This video is an excerpt from a live Q&A session with Chrissy Scivicque, Career Coach & Corporate Trainer. The full video is available in the Career Success Library.
The article below summarizes the video content.
My colleague has an uncanny ability to come up with process improvements for, it seems, just about anything. I know that having that ability helps make you valuable and seen as an employee. What can I do to become better skilled at this? I just feel like my brain doesn’t work in that same way. Is there a trick to it, or is it just ingrained in some people?
This is a great question! And it’s wonderful that this person identified, “Oh, I have a colleague who is making improvements to processes, and that seems like a really valuable skill I would like to hone myself.”
I think you’re right that it can be very natural for some people, less natural for others, but it’s very learnable.

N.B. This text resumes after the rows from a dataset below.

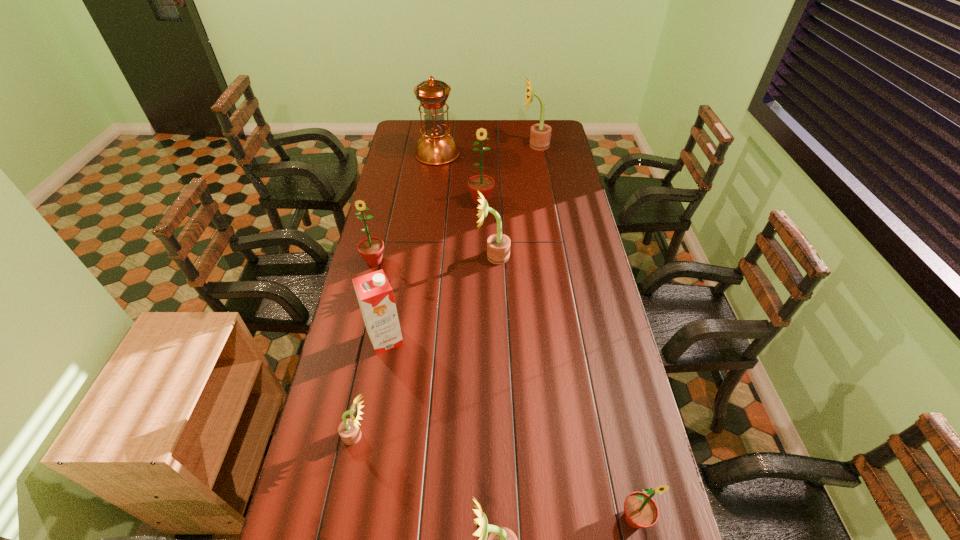 What are the coordinates of `vacant space at the right edge of the desktop` in the screenshot? It's located at (573, 195).

The image size is (960, 540). In the image, there is a desktop. What are the coordinates of `vacant space at the far left corner` in the screenshot? It's located at (416, 129).

Where is `vacant space at the far right corner of the desktop`? The height and width of the screenshot is (540, 960). vacant space at the far right corner of the desktop is located at coordinates (556, 137).

This screenshot has height=540, width=960. Find the location of `vacant space that is in between the smallest green sunflower and the shortest sunflower`. vacant space that is in between the smallest green sunflower and the shortest sunflower is located at coordinates (495, 477).

You are a GUI agent. You are given a task and a screenshot of the screen. Output one action in this format:
    pyautogui.click(x=<x>, y=<y>)
    Task: Click on the vacant space that's between the shortest object and the smallest green sunflower
    The image size is (960, 540).
    Given the screenshot: What is the action you would take?
    pyautogui.click(x=495, y=477)

Locate an element on the screen. Image resolution: width=960 pixels, height=540 pixels. free space between the third smallest yellow sunflower and the second biggest green sunflower is located at coordinates (434, 259).

Find the location of a particular element. Image resolution: width=960 pixels, height=540 pixels. blank region between the shortest sunflower and the second biggest green sunflower is located at coordinates (365, 349).

In order to click on empty location between the shortest object and the carton in this screenshot , I will do `click(371, 388)`.

Where is `free space between the second biggest green sunflower and the leftmost yellow sunflower`? Image resolution: width=960 pixels, height=540 pixels. free space between the second biggest green sunflower and the leftmost yellow sunflower is located at coordinates (365, 349).

Where is `vacant area that lies between the rightmost yellow sunflower and the sixth farthest object`? vacant area that lies between the rightmost yellow sunflower and the sixth farthest object is located at coordinates (460, 242). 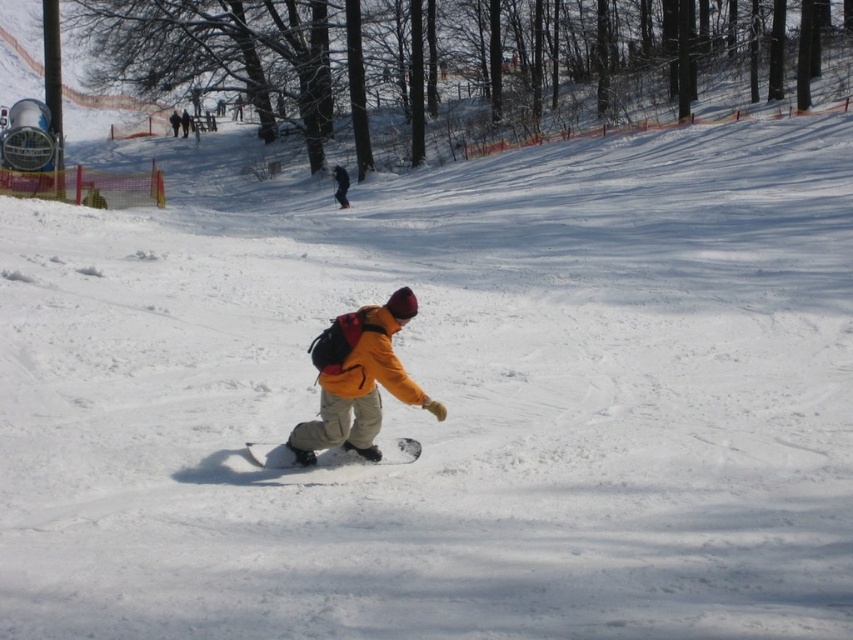 Question: Which object is positioned farthest from the brown wood tree at upper center?

Choices:
 (A) white matte snowboard at center
 (B) matte yellow jacket at center

Answer: (B)

Question: Is matte yellow jacket at center to the right of white matte snowboard at center from the viewer's perspective?

Choices:
 (A) yes
 (B) no

Answer: (A)

Question: Considering the real-world distances, which object is closest to the white matte snowboard at center?

Choices:
 (A) yellow matte jacket at center
 (B) matte yellow jacket at center

Answer: (B)

Question: Considering the relative positions of matte yellow jacket at center and white matte snowboard at center in the image provided, where is matte yellow jacket at center located with respect to white matte snowboard at center?

Choices:
 (A) right
 (B) left

Answer: (A)

Question: Can you confirm if matte yellow jacket at center is bigger than yellow matte jacket at center?

Choices:
 (A) no
 (B) yes

Answer: (A)

Question: Which point appears closest to the camera in this image?

Choices:
 (A) (352, 433)
 (B) (340, 205)
 (C) (540, 88)
 (D) (251, 454)

Answer: (A) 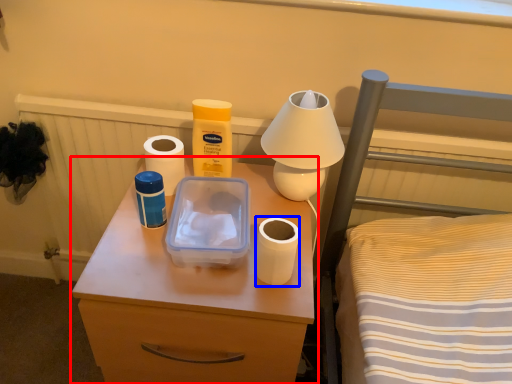 Question: Which object appears farthest to the camera in this image, nightstand (highlighted by a red box) or toilet paper (highlighted by a blue box)?

Choices:
 (A) nightstand
 (B) toilet paper

Answer: (B) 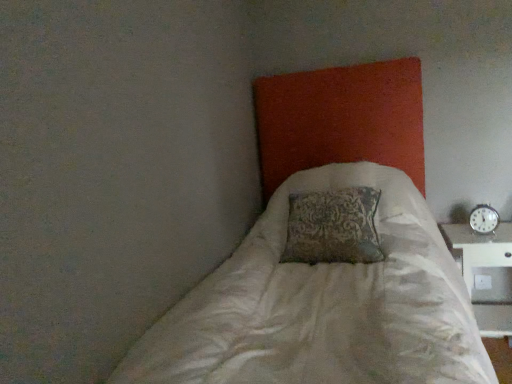 Image resolution: width=512 pixels, height=384 pixels. Identify the location of white plastic table at right. (485, 273).

What is the approximate height of white textured bed at center?

The height of white textured bed at center is 1.62 meters.

Measure the distance between white textured bed at center and camera.

A distance of 7.35 feet exists between white textured bed at center and camera.

What are the coordinates of `white plastic table at right` in the screenshot? It's located at (485, 273).

Looking at this image, is white textured bed at center inside metallic silver clock at right?

No, white textured bed at center is not inside metallic silver clock at right.

From a real-world perspective, is metallic silver clock at right positioned above or below white textured bed at center?

In terms of real-world spatial position, metallic silver clock at right is below white textured bed at center.

Between metallic silver clock at right and white textured bed at center, which one has larger width?

With larger width is white textured bed at center.

You are a GUI agent. You are given a task and a screenshot of the screen. Output one action in this format:
    pyautogui.click(x=<x>, y=<y>)
    Task: Click on the clock on the right of white textured bed at center
    
    Given the screenshot: What is the action you would take?
    pyautogui.click(x=484, y=219)

How distant is metallic silver clock at right from white plastic table at right?

metallic silver clock at right and white plastic table at right are 29.98 centimeters apart from each other.

Could you tell me if metallic silver clock at right is turned towards white plastic table at right?

No, metallic silver clock at right is not oriented towards white plastic table at right.

From a real-world perspective, is metallic silver clock at right positioned under white plastic table at right based on gravity?

No, from a real-world perspective, metallic silver clock at right is not below white plastic table at right.

Considering the relative sizes of metallic silver clock at right and white plastic table at right in the image provided, is metallic silver clock at right shorter than white plastic table at right?

Correct, metallic silver clock at right is not as tall as white plastic table at right.

How distant is white textured bed at center from metallic silver clock at right?

The distance of white textured bed at center from metallic silver clock at right is 71.16 centimeters.

Consider the image. Is the depth of white textured bed at center greater than that of metallic silver clock at right?

No, white textured bed at center is in front of metallic silver clock at right.

From a real-world perspective, is white textured bed at center physically located above or below metallic silver clock at right?

In terms of real-world spatial position, white textured bed at center is above metallic silver clock at right.

What's the angular difference between white textured bed at center and white plastic table at right's facing directions?

white textured bed at center and white plastic table at right are facing 0.000367 degrees away from each other.

Find the location of a particular element. bed in front of the white plastic table at right is located at coordinates pos(340,120).

Is white textured bed at center looking in the opposite direction of white plastic table at right?

No, white textured bed at center is not facing the opposite direction of white plastic table at right.

Which of these two, white textured bed at center or white plastic table at right, is bigger?

white textured bed at center is bigger.

I want to click on table in front of the metallic silver clock at right, so click(x=485, y=273).

How much distance is there between white plastic table at right and metallic silver clock at right?

They are 29.98 centimeters apart.

Considering the positions of points (481, 283) and (471, 224), is point (481, 283) farther from camera compared to point (471, 224)?

Yes, point (481, 283) is farther from viewer.

From the image's perspective, is white plastic table at right on top of metallic silver clock at right?

Actually, white plastic table at right appears below metallic silver clock at right in the image.

Locate an element on the screen. This screenshot has height=384, width=512. table behind the white textured bed at center is located at coordinates (485, 273).

Is white plastic table at right positioned beyond the bounds of white textured bed at center?

Yes.

Is white plastic table at right at the right side of white textured bed at center?

Correct, you'll find white plastic table at right to the right of white textured bed at center.

In terms of size, does white plastic table at right appear bigger or smaller than white textured bed at center?

Considering their sizes, white plastic table at right takes up less space than white textured bed at center.

The height and width of the screenshot is (384, 512). Find the location of `clock that appears below the white textured bed at center (from a real-world perspective)`. clock that appears below the white textured bed at center (from a real-world perspective) is located at coordinates (484, 219).

Locate an element on the screen. This screenshot has width=512, height=384. table on the right of metallic silver clock at right is located at coordinates (485, 273).

From the image, which object appears to be nearer to white plastic table at right, white textured bed at center or metallic silver clock at right?

metallic silver clock at right is positioned closer to the anchor white plastic table at right.

Which object lies nearer to the anchor point metallic silver clock at right, white plastic table at right or white textured bed at center?

white plastic table at right lies closer to metallic silver clock at right than the other object.

From the picture: Looking at the image, which one is located closer to metallic silver clock at right, white textured bed at center or white plastic table at right?

white plastic table at right is positioned closer to the anchor metallic silver clock at right.

From the image, which object appears to be nearer to white plastic table at right, metallic silver clock at right or white textured bed at center?

metallic silver clock at right.

Looking at the image, which one is located closer to white textured bed at center, white plastic table at right or metallic silver clock at right?

white plastic table at right is positioned closer to the anchor white textured bed at center.

From the picture: Based on their spatial positions, is metallic silver clock at right or white plastic table at right further from white textured bed at center?

metallic silver clock at right lies further to white textured bed at center than the other object.

Identify the location of table between white textured bed at center and metallic silver clock at right from front to back. The height and width of the screenshot is (384, 512). (485, 273). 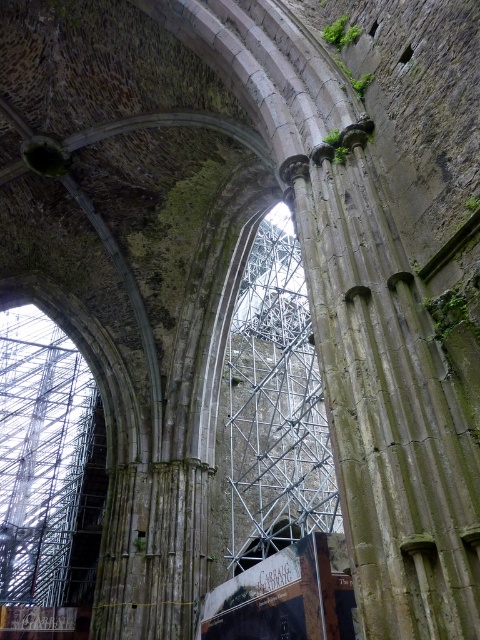 You are standing in the ancient stone structure and want to move from point A to point B. If point A is at point (339, 390) and point B is at point (278, 317), which direction should you move to reach point B?

To reach point B at (278, 317) from point A at (339, 390), you should move backward since point A is in front of point B according to their coordinates. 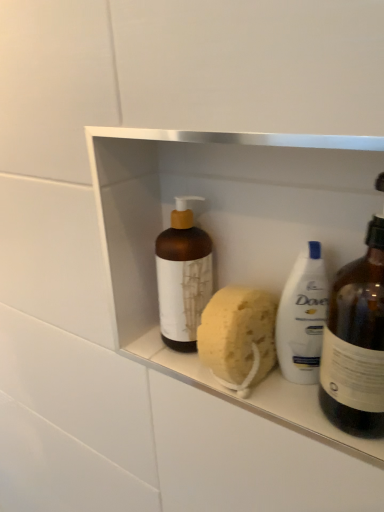 Question: Is the depth of yellow sponge at center less than that of brown matte bottle at center, which is the second bottle from right to left?

Choices:
 (A) no
 (B) yes

Answer: (B)

Question: Is yellow sponge at center wider than brown matte bottle at center, which is the second bottle from right to left?

Choices:
 (A) no
 (B) yes

Answer: (B)

Question: Does yellow sponge at center have a lesser height compared to brown matte bottle at center, the 1th bottle from the left?

Choices:
 (A) yes
 (B) no

Answer: (A)

Question: From the image's perspective, is yellow sponge at center located beneath brown matte bottle at center, the 1th bottle from the left?

Choices:
 (A) no
 (B) yes

Answer: (B)

Question: Is yellow sponge at center touching brown matte bottle at center, the 1th bottle from the left?

Choices:
 (A) yes
 (B) no

Answer: (A)

Question: Considering the positions of matte brown bottle at right, which ranks as the second bottle in left-to-right order, and brown matte bottle at center, which is the second bottle from right to left, in the image, is matte brown bottle at right, which ranks as the second bottle in left-to-right order, taller or shorter than brown matte bottle at center, which is the second bottle from right to left,?

Choices:
 (A) short
 (B) tall

Answer: (B)

Question: Is point (357, 378) positioned closer to the camera than point (173, 261)?

Choices:
 (A) farther
 (B) closer

Answer: (B)

Question: From the image's perspective, relative to brown matte bottle at center, which is the second bottle from right to left, is matte brown bottle at right, which ranks as the second bottle in left-to-right order, above or below?

Choices:
 (A) above
 (B) below

Answer: (B)

Question: In terms of width, does matte brown bottle at right, which ranks as the second bottle in left-to-right order, look wider or thinner when compared to brown matte bottle at center, the 1th bottle from the left?

Choices:
 (A) thin
 (B) wide

Answer: (B)

Question: Does point (193, 271) appear closer or farther from the camera than point (205, 339)?

Choices:
 (A) closer
 (B) farther

Answer: (B)

Question: Do you think brown matte bottle at center, the 1th bottle from the left, is within yellow sponge at center, or outside of it?

Choices:
 (A) outside
 (B) inside

Answer: (A)

Question: Relative to yellow sponge at center, is brown matte bottle at center, the 1th bottle from the left, in front or behind?

Choices:
 (A) front
 (B) behind

Answer: (B)

Question: Is brown matte bottle at center, which is the second bottle from right to left, taller or shorter than yellow sponge at center?

Choices:
 (A) short
 (B) tall

Answer: (B)

Question: Considering the positions of yellow sponge at center and brown matte bottle at center, which is the second bottle from right to left, in the image, is yellow sponge at center wider or thinner than brown matte bottle at center, which is the second bottle from right to left,?

Choices:
 (A) thin
 (B) wide

Answer: (B)

Question: Would you say yellow sponge at center is inside or outside brown matte bottle at center, the 1th bottle from the left?

Choices:
 (A) inside
 (B) outside

Answer: (B) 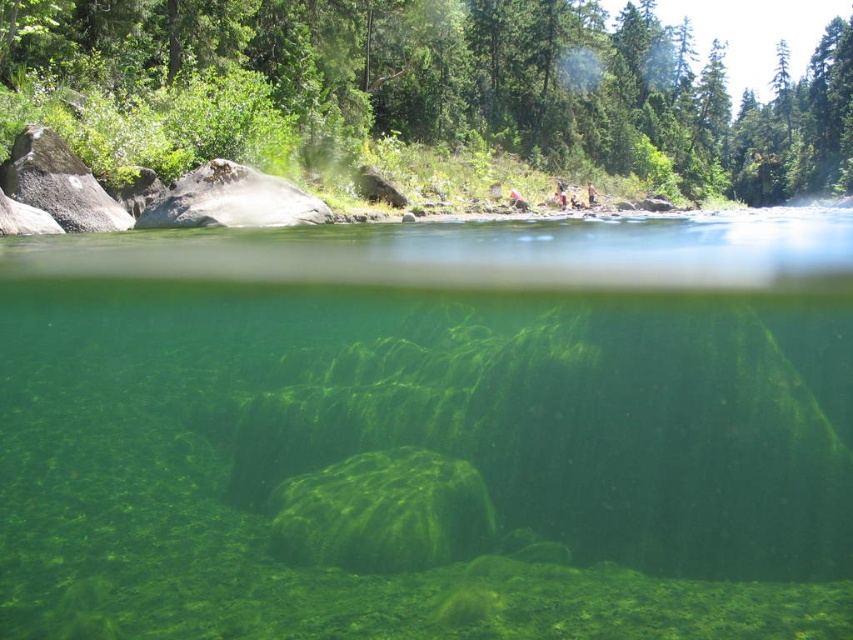 Question: Does transparent green algae at center have a lesser width compared to green leafy tree at upper center?

Choices:
 (A) no
 (B) yes

Answer: (B)

Question: Can you confirm if transparent green algae at center is smaller than green leafy tree at upper center?

Choices:
 (A) no
 (B) yes

Answer: (B)

Question: Can you confirm if transparent green algae at center is wider than green leafy tree at upper center?

Choices:
 (A) no
 (B) yes

Answer: (A) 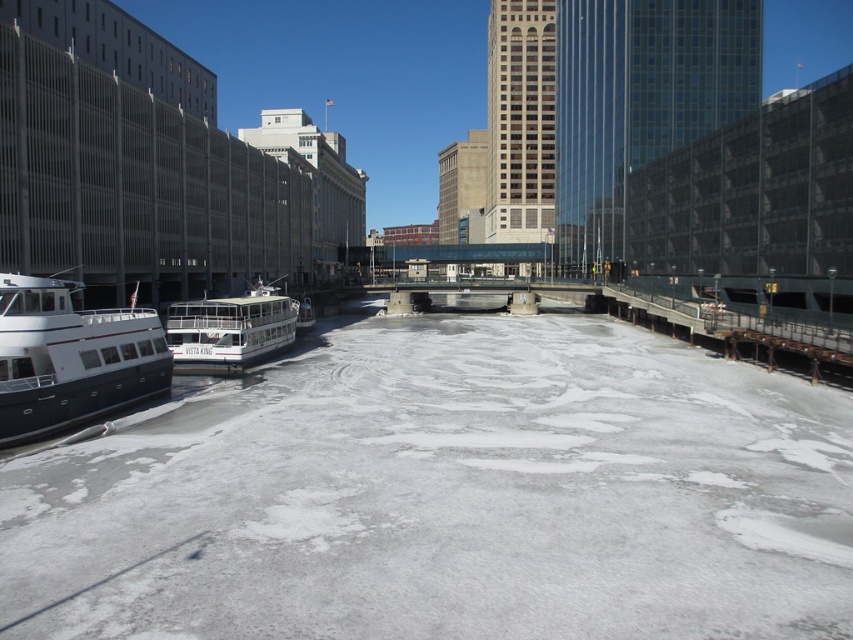 You are a tour guide planning a winter walkway along the frozen waterfront. You need to place a safety sign between the matte white boat at left and the white matte boat at center. According to the scene description, which boat should the sign be closer to?

The matte white boat at left is below the white matte boat at center, so the safety sign should be placed closer to the matte white boat at left to ensure visibility from the lower position.

You are standing at the frozen waterfront and want to walk towards the two points marked in the scene. Which point, point (49, 291) or point (248, 305), will you reach first?

Point (49, 291) is closer to the viewer than point (248, 305), so you will reach point (49, 291) first. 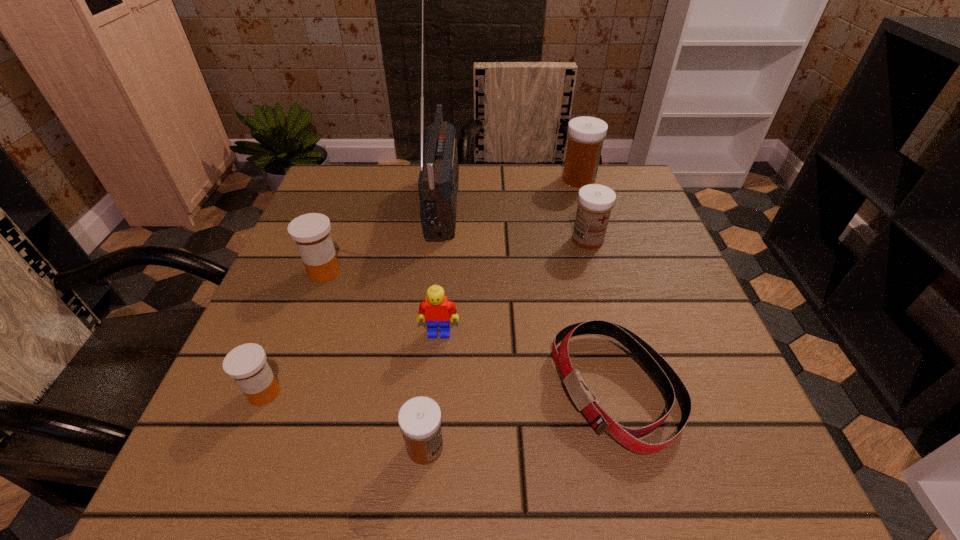 Identify the location of white medicine that stands as the third closest to the Lego. This screenshot has width=960, height=540. (586, 134).

Identify the location of vacant position in the image that satisfies the following two spatial constraints: 1. on the front-facing side of the radio receiver; 2. on the label of the smaller orange medicine. (423, 393).

Locate an element on the screen. vacant space that satisfies the following two spatial constraints: 1. on the front side of the second farthest medicine; 2. on the label of the bigger orange medicine is located at coordinates (596, 272).

Locate an element on the screen. Image resolution: width=960 pixels, height=540 pixels. vacant region that satisfies the following two spatial constraints: 1. on the back side of the tallest medicine; 2. on the left side of the shortest object is located at coordinates (563, 179).

At what (x,y) coordinates should I click in order to perform the action: click on free point that satisfies the following two spatial constraints: 1. on the front-facing side of the radio receiver; 2. on the label of the smaller orange medicine. Please return your answer as a coordinate pair (x, y). Looking at the image, I should click on (423, 393).

Image resolution: width=960 pixels, height=540 pixels. Find the location of `free point that satisfies the following two spatial constraints: 1. on the front side of the seventh shortest object; 2. on the front-facing side of the tallest object`. free point that satisfies the following two spatial constraints: 1. on the front side of the seventh shortest object; 2. on the front-facing side of the tallest object is located at coordinates (586, 201).

This screenshot has width=960, height=540. What are the coordinates of `free space in the image that satisfies the following two spatial constraints: 1. on the front-facing side of the tallest object; 2. on the back side of the second farthest medicine` in the screenshot? It's located at (440, 240).

Locate an element on the screen. The width and height of the screenshot is (960, 540). vacant area in the image that satisfies the following two spatial constraints: 1. on the front-facing side of the second farthest white medicine; 2. on the right side of the tallest object is located at coordinates (440, 240). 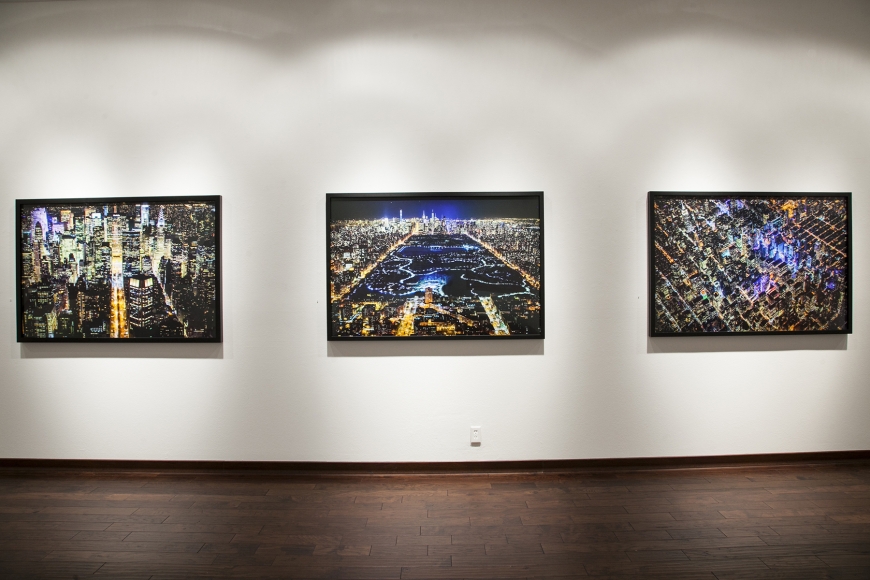 The image size is (870, 580). I want to click on last painting, so click(707, 266). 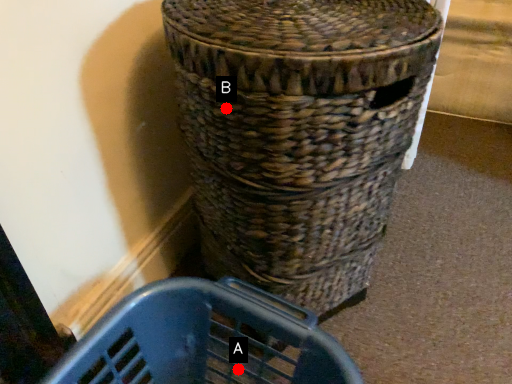 Question: Two points are circled on the image, labeled by A and B beside each circle. Which point is closer to the camera?

Choices:
 (A) A is closer
 (B) B is closer

Answer: (B) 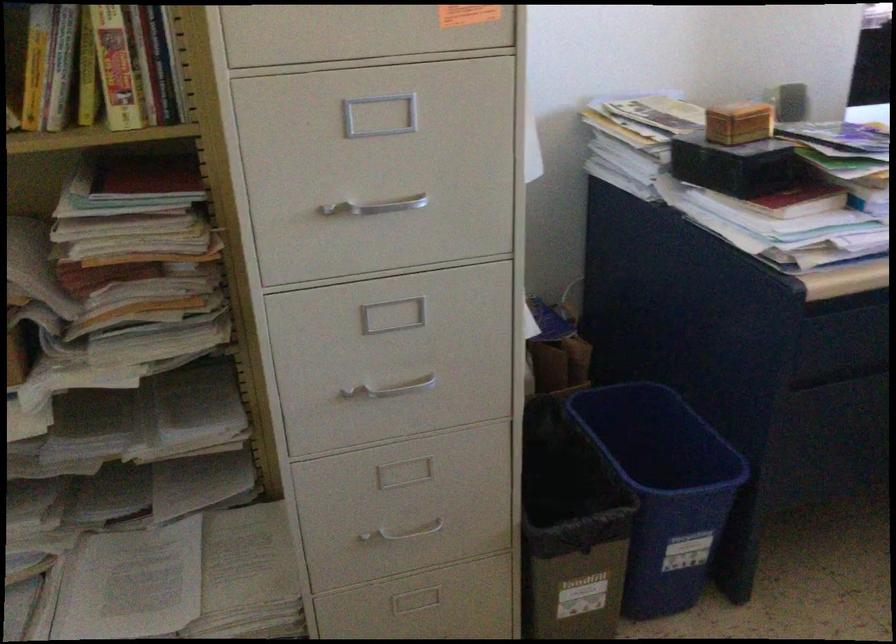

The first thing I will say, just so that we’re all on the same page, a process is just an established way of doing something. We have processes across the board throughout our work. You have a process for how you manage meetings. You have a process for how you run certain types of reports, a process for how you create presentations, a process for how you handle certain requests.
So processes exist all over.
How we improve processes is through, first and foremost, awareness. Because a process is an established way of doing something, it turns into routine, and routines inspire autopilot. Autopilot means you stop paying attention. You’re just doing things the way you’ve always done them because that’s the way you’ve always done them.
And in order to start seeing opportunities for improvement, you need to get off autopilot and really reconnect. Be aware of what you’re doing and why you’re doing it that way.
So a way to do that is to document processes. Through the documentation of a process, you become hyperaware of it. You really think through every single step of it.
And a lot of times then the the places where the process doesn’t make as much sense as it should pops out. It becomes very, very evident because you’re really hyper focusing on all the different details of the process.
So that’s a a great kind of first step is pick a process, document it, and see just what comes naturally from the documentation. I will say the documentation of a process is in and of itself an improvement in the process Because any process that is undocumented lives in someone’s mind, and that is an organizational risk.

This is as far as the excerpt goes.